## Required action
Below are the entries; transcribe them exactly and drop every picture.

Extracted page text data:
_ _ _ _ _

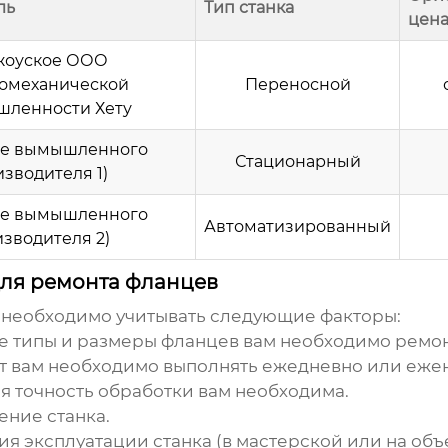
ль
Тип станка
цена
жоуское ООО
ромеханической
Переносной
ленности Хету
ие вымышленного
Стационарный
зводителя 1)
ие вымышленного
Автоматизированный
зводителя 2)
для ремонта фланцев
необходимо учитывать следующие факторы:
е типы и размеры фланцев вам необходимо ремон
т вам необходимо выполнять ежедневно или еже
я точность обработки вам необходима.
ение станка.
я эксплуатации станка (в мастерской или на объе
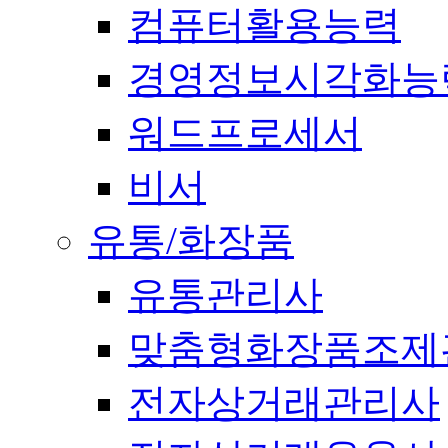
컴퓨터활용능력
경영정보시각화능
워드프로세서
비서
유통/화장품
유통관리사
맞춤형화장품조제
전자상거래관리사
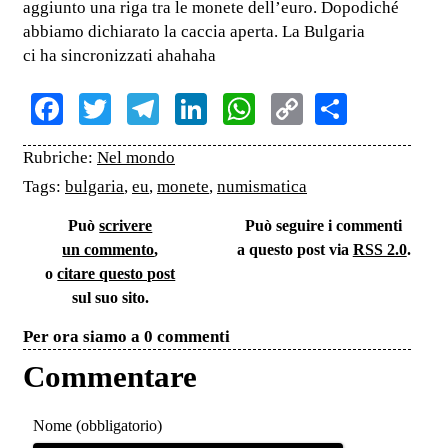
aggiunto una riga tra le monete dell’euro. Dopodiché
abbiamo dichiarato la caccia aperta. La Bulgaria
ci ha sincronizzati ahahaha
Facebook
Twitter
Telegram
LinkedIn
WhatsApp
Copy
Share
Link
Rubriche:
Nel mondo
Tags:
bulgaria
,
eu
,
monete
,
numismatica
Può
scrivere
Può seguire i commenti
un commento
,
a questo post via
RSS 2.0
.
o
citare questo post
sul suo sito.
Per ora siamo a 0 commenti
Commentare
Nome (obbligatorio)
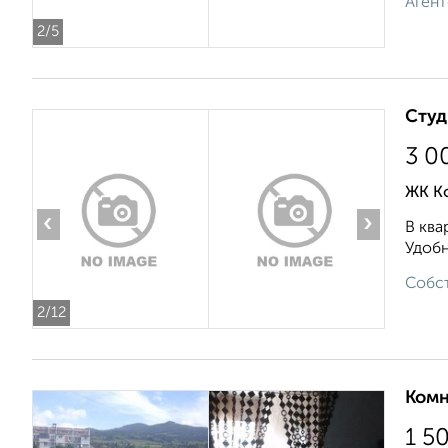
Агент
2
/5
Студ
3 0
ЖК К
‹
›
В ква
Удобн
Собст
2
/12
Комн
1 5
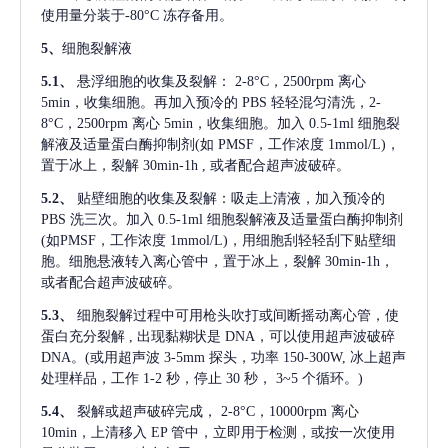
使用量分装于-80°C 冻存备用。
5、
细胞裂解液
5.1、
悬浮细胞的收集及裂解：
2-8°C，2500rpm 离心
5min，收集细胞。再加入预冷的 PBS 轻轻混匀清洗，2-
8°C，2500rpm 离心 5min，收集细胞。加入 0.5-1ml 细胞裂
解液及适量蛋白酶抑制剂(如 PMSF，工作浓度 1mmol/L)，
置于冰上，裂解 30min-1h , 或者配合超声波破碎。
5.2、
贴壁细胞的收集及裂解：吸走上清液，加入预冷的
PBS 洗三次。加入 0.5-1ml 细胞裂解液及适量蛋白酶抑制剂
(如PMSF，工作浓度 1mmol/L)，用细胞刮轻轻刮下贴壁细
胞。细胞悬液转入离心管中，置于冰上，裂解 30min-1h，
或者配合超声波破碎。
5.3、
细胞裂解过程中可用枪头吹打或间断摇动离心管，使
蛋白充分裂解
, 出现黏糊状是 DNA，可以使用超声波破碎
DNA。(或用超声波 3-5mm 探头，功率 150-300W, 冰上超声
处理样品，工作 1-2 秒，停止 30 秒， 3~5 个循环。)
5.4、
裂解或超声破碎完成，
2-8°C，10000rpm 离心
10min，上清移入 EP 管中，立即用于检测，或按一次使用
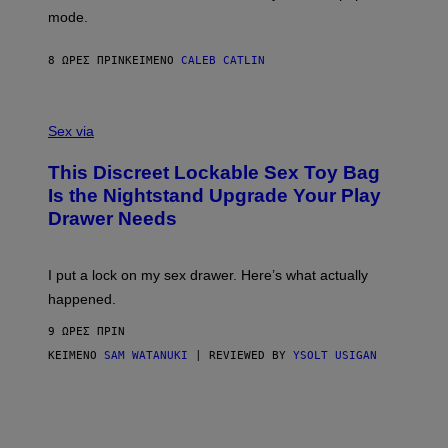
G
Y
mode.
E
I
R
M
S
A
8 ΏΡΕΣ ΠΡΙΝ
ΚΕΊΜΕΝΟ
CALEB CATLIN
H
G
O
E
F
S
S
F
A
Sex via
/
M
W
W
I
This Discreet Lockable Sex Toy Bag
A
R
T
E
Is the Nightstand Upgrade Your Play
A
I
Drawer Needs
N
M
U
A
K
G
I
E
I put a lock on my sex drawer. Here’s what actually
F
)
O
happened.
R
V
9 ΏΡΕΣ ΠΡΙΝ
I
C
ΚΕΊΜΕΝΟ
SAM WATANUKI
| REVIEWED BY
YSOLT USIGAN
E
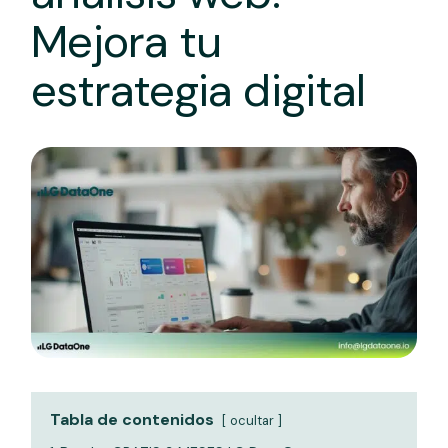
Mejora tu
estrategia digital
Tabla de contenidos
ocultar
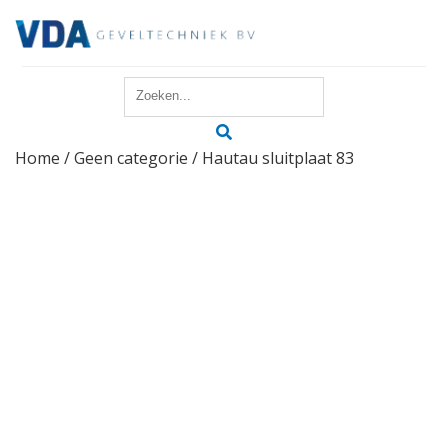
Home
Home
/
Geen categorie
/ Hautau sluitplaat 83
Reparatie
Onderhoud
Merken
Producten
Offerte
Actueel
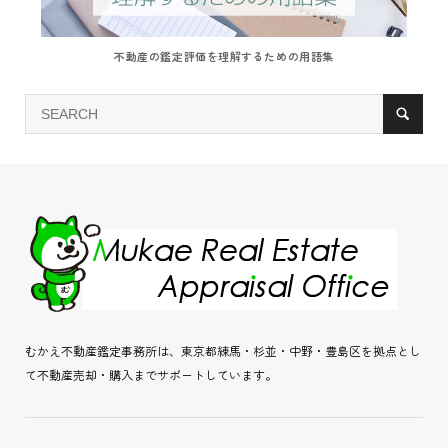
不動産の鑑定評価を理解するための用語集
むかえ不動産鑑定事務所は、東京都練馬・杉並・中野・豊島区を拠点とし
て不動産売却・購入までサポートしています。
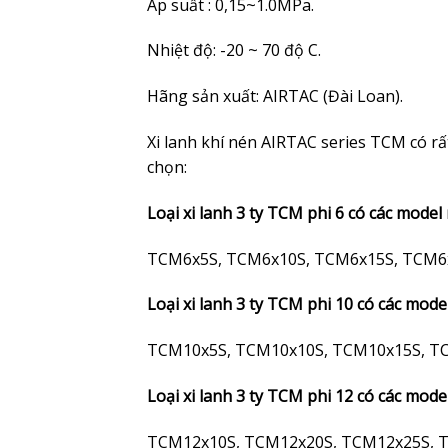
Áp suất : 0,15~1.0MPa.
Nhiệt độ: -20 ~ 70 độ C.
Hãng sản xuất: AIRTAC (Đài Loan).
Xi lanh khí nén AIRTAC series TCM có rấ
chọn:
Loại xi lanh 3 ty TCM phi 6 có các model 
TCM6x5S, TCM6x10S, TCM6x15S, TCM6
Loại xi lanh 3 ty TCM phi 10 có các mode
TCM10x5S, TCM10x10S, TCM10x15S, T
Loại xi lanh 3 ty TCM phi 12 có các mode
TCM12x10S, TCM12x20S, TCM12x25S, 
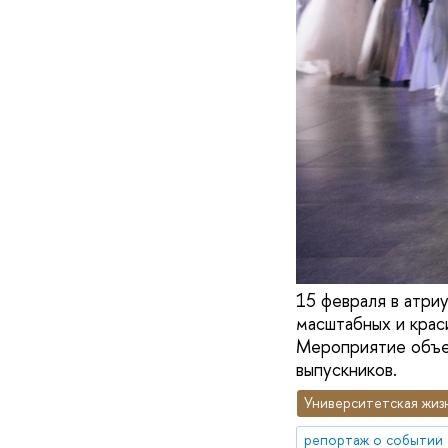
15 февраля в атри
масштабных и крас
Мероприятие объед
выпускников.
Университетская жиз
репортаж о событии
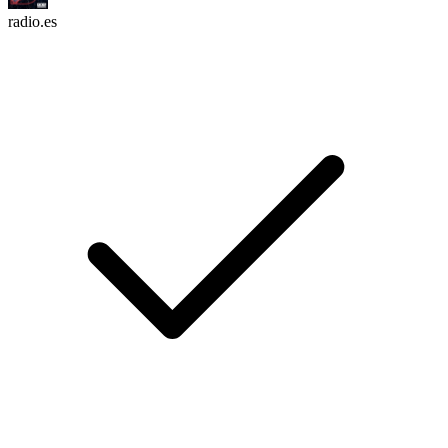
radio.es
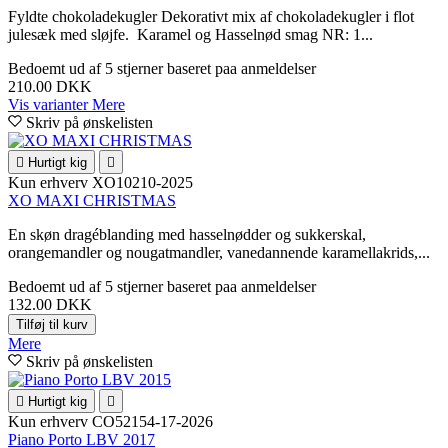
Fyldte chokoladekugler Dekorativt mix af chokoladekugler i flot
julesæk med sløjfe. Karamel og Hasselnød smag NR: 1...
Bedoemt
ud af 5 stjerner baseret paa
anmeldelser
210.00 DKK
Vis varianter
Mere
Skriv på ønskelisten

Hurtigt kig

Kun erhverv
XO10210-2025
XO MAXI CHRISTMAS
En skøn dragéblanding med hasselnødder og sukkerskal,
orangemandler og nougatmandler, vanedannende karamellakrids,...
Bedoemt
ud af 5 stjerner baseret paa
anmeldelser
132.00 DKK
Tilføj til kurv
Mere
Skriv på ønskelisten

Hurtigt kig

Kun erhverv
CO52154-17-2026
Piano Porto LBV 2017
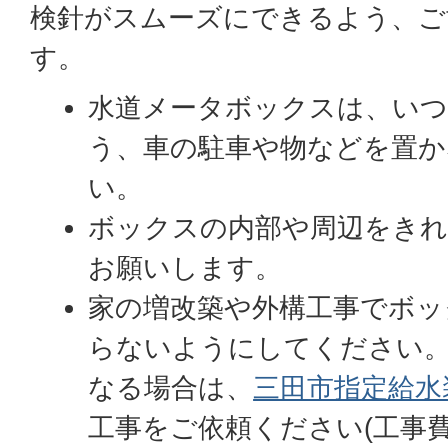
検針がスムーズにできるよう、ご
す。
水道メータボックスは、い
う、車の駐車や物などを置
い。
ボックスの内部や周辺をき
お願いします。
家の増改築や外構工事でボッ
らないようにしてください
なる場合は、
三田市指定給水
工事をご依頼ください(工事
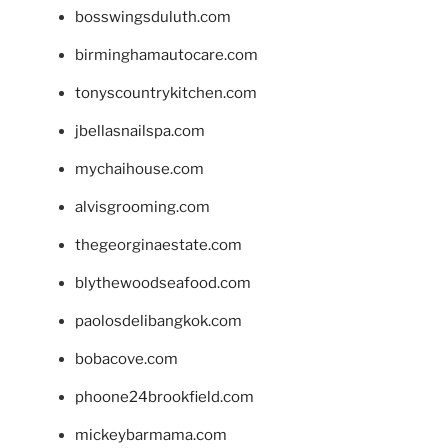
bosswingsduluth.com
birminghamautocare.com
tonyscountrykitchen.com
jbellasnailspa.com
mychaihouse.com
alvisgrooming.com
thegeorginaestate.com
blythewoodseafood.com
paolosdelibangkok.com
bobacove.com
phoone24brookfield.com
mickeybarmama.com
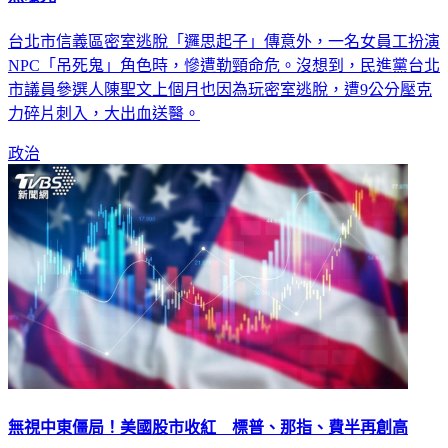
台北市信義區密室逃脫「邏思起子」傳意外，一名女員工扮演
NPC「吊死鬼」角色時，慘遭勒頸命危。沒想到，民進黨台北
市議員參選人陳聖文上個月也因為玩密室逃脫，遭9公分壓克
力碎片刺入，大出血送醫。
政治
無視中東僵局！美國股市收紅 標普、那指、費半再創高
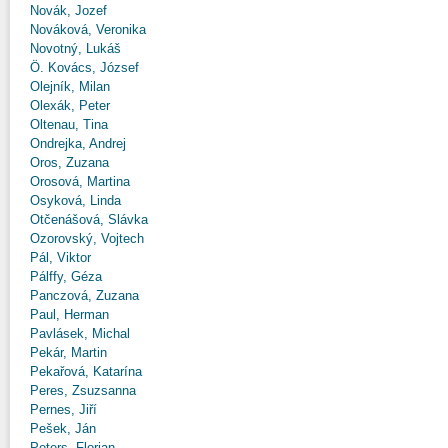
Novák, Jozef
Nováková, Veronika
Novotný, Lukáš
Ö. Kovács, József
Olejník, Milan
Olexák, Peter
Oltenau, Tina
Ondrejka, Andrej
Oros, Zuzana
Orosová, Martina
Osyková, Linda
Otčenášová, Slávka
Ozorovský, Vojtech
Pál, Viktor
Pálffy, Géza
Panczová, Zuzana
Paul, Herman
Pavlásek, Michal
Pekár, Martin
Pekařová, Katarína
Peres, Zsuzsanna
Pernes, Jiří
Pešek, Ján
Peters, Florian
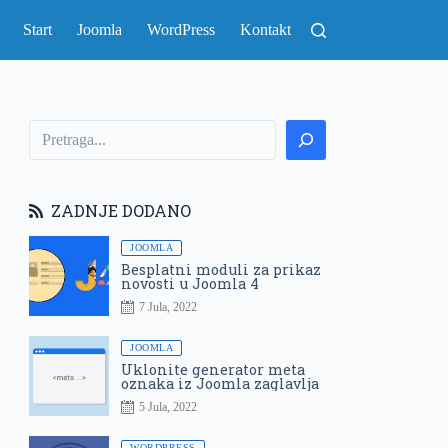
Start
Joomla
WordPress
Kontakt
ZADNJE DODANO
JOOMLA
Besplatni moduli za prikaz
novosti u Joomla 4
7 Jula, 2022
JOOMLA
Uklonite generator meta
oznaka iz Joomla zaglavlja
5 Jula, 2022
WORDPRESS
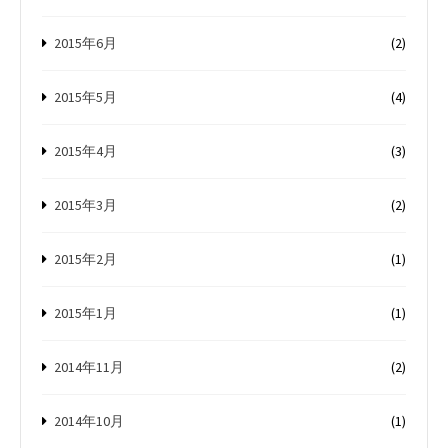
2015年6月
(2)
2015年5月
(4)
2015年4月
(3)
2015年3月
(2)
2015年2月
(1)
2015年1月
(1)
2014年11月
(2)
2014年10月
(1)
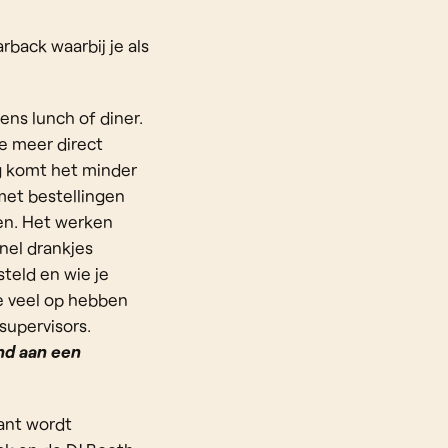
back waarbij je als
ens lunch of diner.
e meer direct
g komt het minder
met bestellingen
en. Het werken
nel drankjes
teld en wie je
e veel op hebben
supervisors.
nd aan een
ant wordt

_ _ _ _ _

## Response to this task
ль
Тип станка
цена
жоуское ООО
ромеханической
Переносной
ленности Хету
ие вымышленного
Стационарный
зводителя 1)
ие вымышленного
Автоматизированный
зводителя 2)
для ремонта фланцев
необходимо учитывать следующие факторы:
е типы и размеры фланцев вам необходимо ремон
т вам необходимо выполнять ежедневно или еже
я точность обработки вам необходима.
ение станка.
я эксплуатации станка (в мастерской или на объе
컴퓨터활용능력
경영정보시각화능
워드프로세서
비서
유통/화장품
유통관리사
맞춤형화장품조제
전자상거래관리사
aggiunto una riga tra le monete dell’euro. Dopodiché
abbiamo dichiarato la caccia aperta. La Bulgaria
ci ha sincronizzati ahahaha
Facebook
Twitter
Telegram
LinkedIn
WhatsApp
Copy
Share
Link
Rubriche:
Nel mondo
Tags:
bulgaria
,
eu
,
monete
,
numismatica
Può
scrivere
Può seguire i commenti
un commento
,
a questo post via
RSS 2.0
.
o
citare questo post
sul suo sito.
Per ora siamo a 0 commenti
Commentare
Nome (obbligatorio)
Агент
2
/5
Студ
3 0
ЖК К
‹
›
В ква
Удобн
Собст
2
/12
Комн
1 5
使用量分装于-80°C 冻存备用。
5、
细胞裂解液
5.1、
悬浮细胞的收集及裂解：
2-8°C，2500rpm 离心
5min，收集细胞。再加入预冷的 PBS 轻轻混匀清洗，2-
8°C，2500rpm 离心 5min，收集细胞。加入 0.5-1ml 细胞裂
解液及适量蛋白酶抑制剂(如 PMSF，工作浓度 1mmol/L)，
置于冰上，裂解 30min-1h , 或者配合超声波破碎。
5.2、
贴壁细胞的收集及裂解：吸走上清液，加入预冷的
PBS 洗三次。加入 0.5-1ml 细胞裂解液及适量蛋白酶抑制剂
(如PMSF，工作浓度 1mmol/L)，用细胞刮轻轻刮下贴壁细
胞。细胞悬液转入离心管中，置于冰上，裂解 30min-1h，
或者配合超声波破碎。
5.3、
细胞裂解过程中可用枪头吹打或间断摇动离心管，使
蛋白充分裂解
, 出现黏糊状是 DNA，可以使用超声波破碎
DNA。(或用超声波 3-5mm 探头，功率 150-300W, 冰上超声
处理样品，工作 1-2 秒，停止 30 秒， 3~5 个循环。)
5.4、
裂解或超声破碎完成，
2-8°C，10000rpm 离心
10min，上清移入 EP 管中，立即用于检测，或按一次使用
G
Y
mode.
E
I
R
M
S
A
8 ΏΡΕΣ ΠΡΙΝ
ΚΕΊΜΕΝΟ
CALEB CATLIN
H
G
O
E
F
S
S
F
A
Sex via
/
M
W
W
I
This Discreet Lockable Sex Toy Bag
A
R
T
E
Is the Nightstand Upgrade Your Play
A
I
Drawer Needs
N
M
U
A
K
G
I
E
I put a lock on my sex drawer. Here’s what actually
F
)
O
happened.
R
V
9 ΏΡΕΣ ΠΡΙΝ
I
C
ΚΕΊΜΕΝΟ
SAM WATANUKI
| REVIEWED BY
YSOLT USIGAN
E
Mejora tu
estrategia digital
Tabla de contenidos
ocultar
Home
Home
/
Geen categorie
/ Hautau sluitplaat 83
Reparatie
Onderhoud
Merken
Producten
Offerte
Actueel
不動産の鑑定評価を理解するための用語集
むかえ不動産鑑定事務所は、東京都練馬・杉並・中野・豊島区を拠点とし
て不動産売却・購入までサポートしています。
Áp suất : 0,15~1.0MPa.
Nhiệt độ: -20 ~ 70 độ C.
Hãng sản xuất: AIRTAC (Đài Loan).
Xi lanh khí nén AIRTAC series TCM có rấ
chọn:
Loại xi lanh 3 ty TCM phi 6 có các model 
TCM6x5S, TCM6x10S, TCM6x15S, TCM6
Loại xi lanh 3 ty TCM phi 10 có các mode
TCM10x5S, TCM10x10S, TCM10x15S, T
Loại xi lanh 3 ty TCM phi 12 có các mode
TCM12x10S, TCM12x20S, TCM12x25S, 
15 февраля в атри
масштабных и крас
Мероприятие объед
выпускников.
Университетская жиз
репортаж о событии
radio.es
Fyldte chokoladekugler Dekorativt mix af chokoladekugler i flot
julesæk med sløjfe. Karamel og Hasselnød smag NR: 1...
Bedoemt
ud af 5 stjerner baseret paa
anmeldelser
210.00 DKK
Vis varianter
Mere
Skriv på ønskelisten

Hurtigt kig

Kun erhverv
XO10210-2025
XO MAXI CHRISTMAS
En skøn dragéblanding med hasselnødder og sukkerskal,
orangemandler og nougatmandler, vanedannende karamellakrids,...
Bedoemt
ud af 5 stjerner baseret paa
anmeldelser
132.00 DKK
Tilføj til kurv
Mere
Skriv på ønskelisten

Hurtigt kig

Kun erhverv
CO52154-17-2026
Piano Porto LBV 2017
検針がスムーズにできるよう、ご
す。
水道メータボックスは、い
う、車の駐車や物などを置
い。
ボックスの内部や周辺をき
お願いします。
家の増改築や外構工事でボッ
らないようにしてください
なる場合は、
三田市指定給水
工事をご依頼ください(工事
bosswingsduluth.com
birminghamautocare.com
tonyscountrykitchen.com
jbellasnailspa.com
mychaihouse.com
alvisgrooming.com
thegeorginaestate.com
blythewoodseafood.com
paolosdelibangkok.com
bobacove.com
phoone24brookfield.com
mickeybarmama.com
台北市信義區密室逃脫「邏思起子」傳意外，一名女員工扮演
NPC「吊死鬼」角色時，慘遭勒頸命危。沒想到，民進黨台北
市議員參選人陳聖文上個月也因為玩密室逃脫，遭9公分壓克
力碎片刺入，大出血送醫。
政治
無視中東僵局！美國股市收紅 標普、那指、費半再創高
Novák, Jozef
Nováková, Veronika
Novotný, Lukáš
Ö. Kovács, József
Olejník, Milan
Olexák, Peter
Oltenau, Tina
Ondrejka, Andrej
Oros, Zuzana
Orosová, Martina
Osyková, Linda
Otčenášová, Slávka
Ozorovský, Vojtech
Pál, Viktor
Pálffy, Géza
Panczová, Zuzana
Paul, Herman
Pavlásek, Michal
Pekár, Martin
Pekařová, Katarína
Peres, Zsuzsanna
Pernes, Jiří
Pešek, Ján
Peters, Florian
Start
Joomla
WordPress
Kontakt
ZADNJE DODANO
JOOMLA
Besplatni moduli za prikaz
novosti u Joomla 4
7 Jula, 2022
JOOMLA
Uklonite generator meta
oznaka iz Joomla zaglavlja
5 Jula, 2022
WORDPRESS
2015年6月
(2)
2015年5月
(4)
2015年4月
(3)
2015年3月
(2)
2015年2月
(1)
2015年1月
(1)
2014年11月
(2)
2014年10月
(1)
back waarbij je als
ens lunch of diner.
e meer direct
g komt het minder
met bestellingen
en. Het werken
nel drankjes
teld en wie je
e veel op hebben
supervisors.
nd aan een
ant wordt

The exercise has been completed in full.